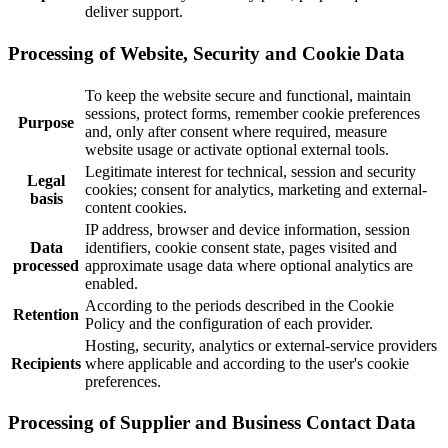
deliver support.
Processing of Website, Security and Cookie Data
To keep the website secure and functional, maintain
sessions, protect forms, remember cookie preferences
Purpose
and, only after consent where required, measure
website usage or activate optional external tools.
Legitimate interest for technical, session and security
Legal
cookies; consent for analytics, marketing and external-
basis
content cookies.
IP address, browser and device information, session
Data
identifiers, cookie consent state, pages visited and
processed
approximate usage data where optional analytics are
enabled.
According to the periods described in the Cookie
Retention
Policy and the configuration of each provider.
Hosting, security, analytics or external-service providers
Recipients
where applicable and according to the user's cookie
preferences.
Processing of Supplier and Business Contact Data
········
**Exercise**
Where an entry contains an image, skip the image; repeat everything else exactly.

**Task response**
deliver support.
Processing of Website, Security and Cookie Data
To keep the website secure and functional, maintain
sessions, protect forms, remember cookie preferences
Purpose
and, only after consent where required, measure
website usage or activate optional external tools.
Legitimate interest for technical, session and security
Legal
cookies; consent for analytics, marketing and external-
basis
content cookies.
IP address, browser and device information, session
Data
identifiers, cookie consent state, pages visited and
processed
approximate usage data where optional analytics are
enabled.
According to the periods described in the Cookie
Retention
Policy and the configuration of each provider.
Hosting, security, analytics or external-service providers
Recipients
where applicable and according to the user's cookie
preferences.
Processing of Supplier and Business Contact Data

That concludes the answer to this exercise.